Be careful to avoid exposure to sunlight while you are taking ALLEGRON, as symptoms of sunburn may occur more quickly than normal.
Some people may suffer symptoms such as nausea, headache or malaise if ALLEGRON is stopped suddenly. Your doctor may decide to reduce your dose, or the interval of your dose over 1 or 2 weeks.
Tell your doctor or pharmacist as soon as possible if you do not feel well while you are taking ALLEGRON. Like other medicines, ALLEGRON may cause some unwanted side effects. These are likely to vary from patient to patient. Some side effects may be related to the dose of ALLEGRON so it is important that you never exceed the stated dose.
It is important that you tell your doctor as soon as possible about any unwanted effects. Your doctor may then decide to adjust the dose of ALLEGRON you are taking.
Tell your doctor if you notice any of the following side effects and they worry you.
These are common side effects of tricyclic antidepressants.
- blurred vision
- diarrhoea and stomach pain
- dizziness or light-headedness (especially on standing rapidly)
- difficulty passing urine
- dry mouth
Tell your doctor immediately or go to casualty at your nearest hospital if you notice any of the following:
- body temperature changes (low and high)
- difficulty in breathing
- increased heart beat (palpitations)
These side effects are uncommon but may be serious and need urgent medical attention.
There are other rare side effects.
Tell your doctor if you notice any unusual symptoms or if you are concerned about any aspect of your health, even if you think the problems are not connected with this medicine and are not referred to in this leaflet.
After taking ALLEGRON
Keep your tablets in the blister pack until it is time to take them. If you take your tablets out of the blister pack, they may not keep as well.
Keep your tablets in a cool dry place where the temperature stays below 25 degrees C.
All medicines should be kept where young children cannot reach them.
There will be an expiry date (month, year) on your ALLEGRON carton. The medicine should not be taken after this date because it may have lost some of its strength.

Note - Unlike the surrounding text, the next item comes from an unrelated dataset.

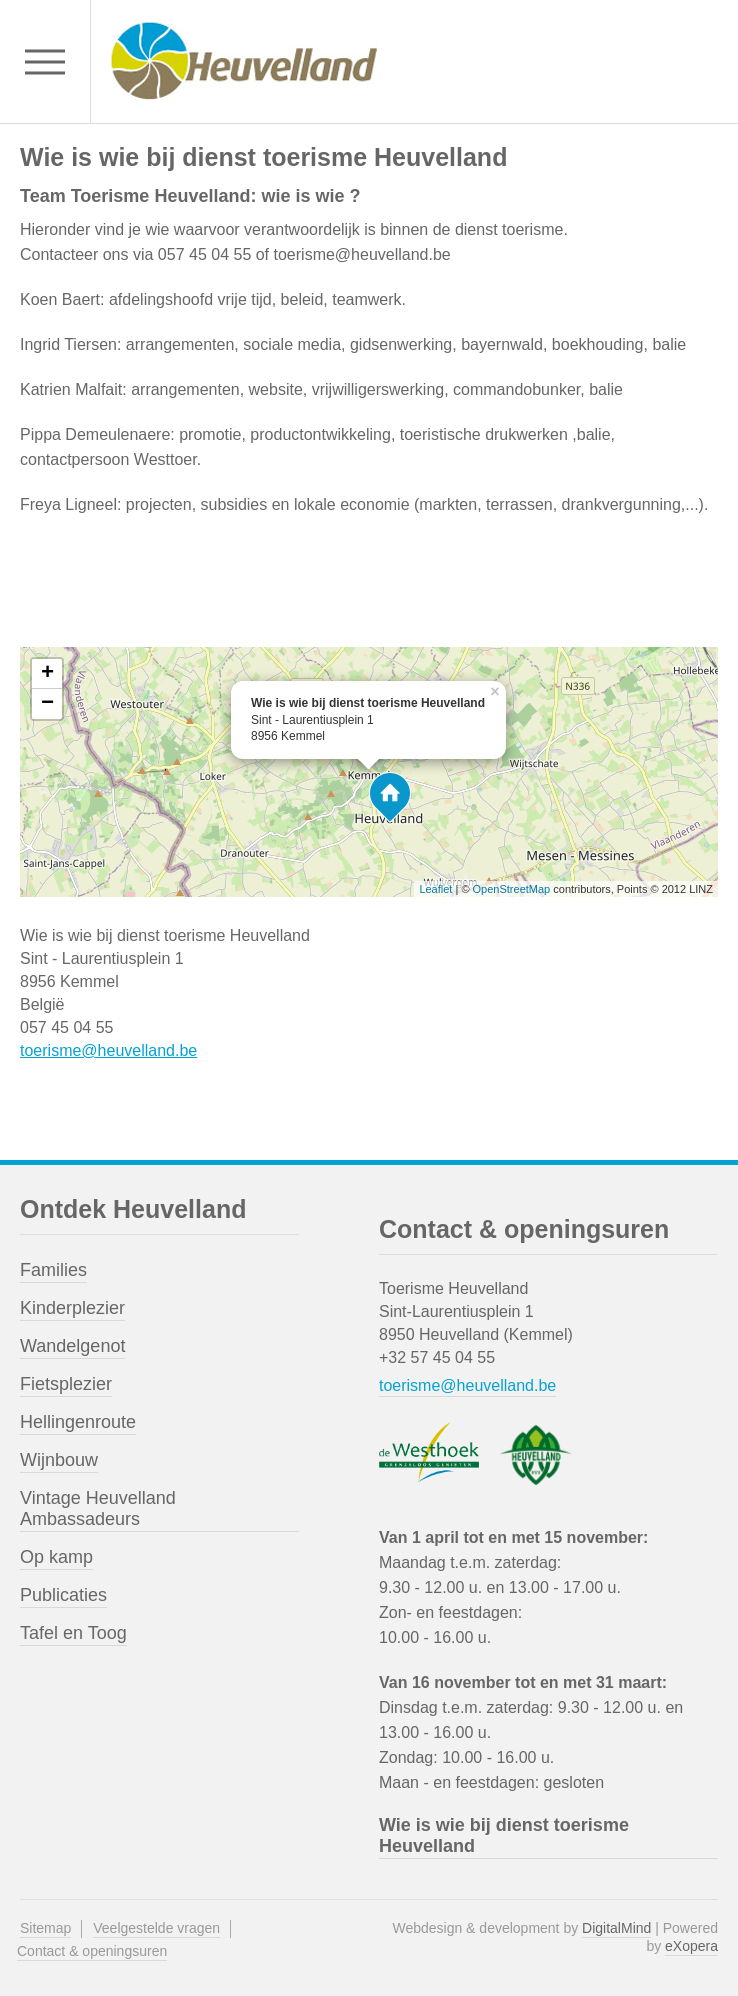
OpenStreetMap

If your doctor tells you to stop taking ALLEGRON or you find that this medicine has passed its expiry date, ask your pharmacist what to do with any remaining tablets.
What it looks like
ALLEGRON tablets are available in 2 strengths, 10mg and 25mg.

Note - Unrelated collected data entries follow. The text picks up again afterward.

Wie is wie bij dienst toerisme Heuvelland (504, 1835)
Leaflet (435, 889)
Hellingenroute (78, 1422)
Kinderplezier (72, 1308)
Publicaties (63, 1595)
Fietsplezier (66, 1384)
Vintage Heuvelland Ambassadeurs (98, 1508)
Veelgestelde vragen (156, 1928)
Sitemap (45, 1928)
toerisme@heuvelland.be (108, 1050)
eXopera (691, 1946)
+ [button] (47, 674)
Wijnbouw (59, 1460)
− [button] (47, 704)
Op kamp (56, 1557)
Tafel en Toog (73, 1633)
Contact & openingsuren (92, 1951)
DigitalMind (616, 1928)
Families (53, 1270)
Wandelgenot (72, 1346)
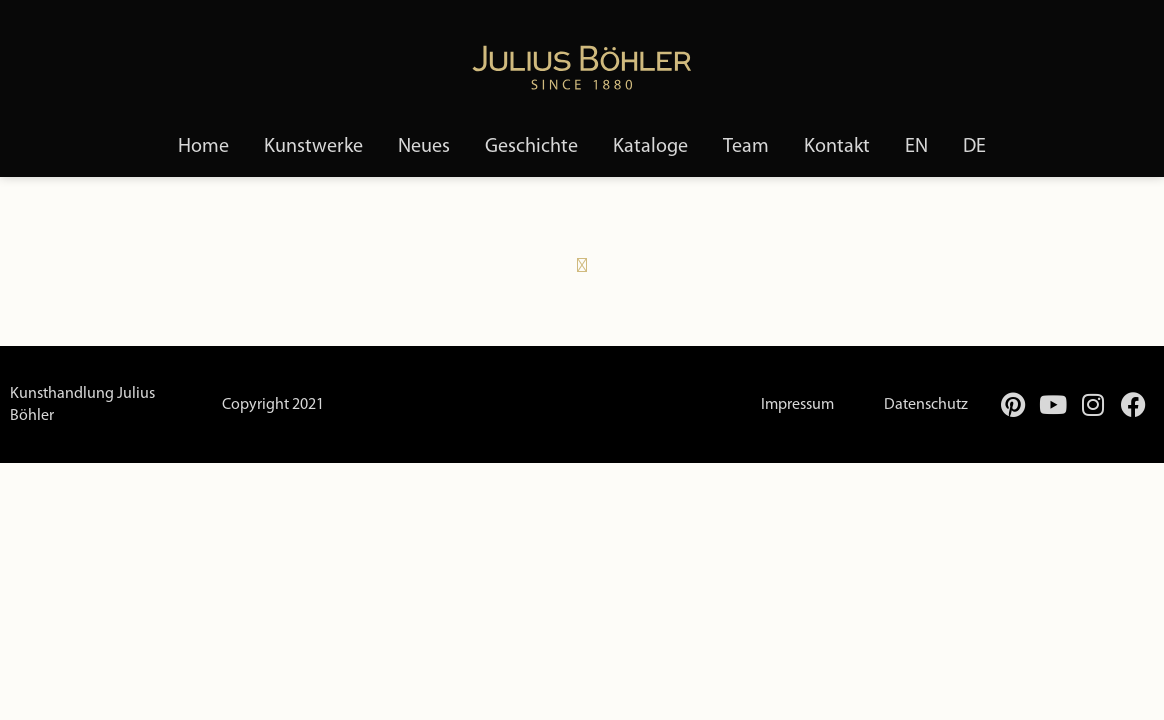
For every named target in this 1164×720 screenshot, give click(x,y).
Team (746, 147)
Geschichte (531, 147)
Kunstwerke (313, 147)
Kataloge (650, 147)
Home (203, 147)
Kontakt (837, 147)
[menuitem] (916, 147)
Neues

ALLEGRON tablets are available in packs of 50.
The 10mg tablets are round and white. The 25mg tablets are round and orange with a scoreline on one side.
Active Ingredient - 10mg or 25mg nortriptyline.
Inactive Ingredients - maize starch, magnesium stearate, lactose, calcium phosphate, glycerol and hypromellose.
The 25mg tablet also contains Sunset Yellow FCF CI15985.
ALLEGRON is distributed by:
Arrow Pharma Pty Ltd
15-17 Chapel Street
Cremorne VIC 3121
Australian Registration Numbers:
10 mg: AUST R 14619
25 mg: AUST R 53747
This leaflet was revised in October 2016.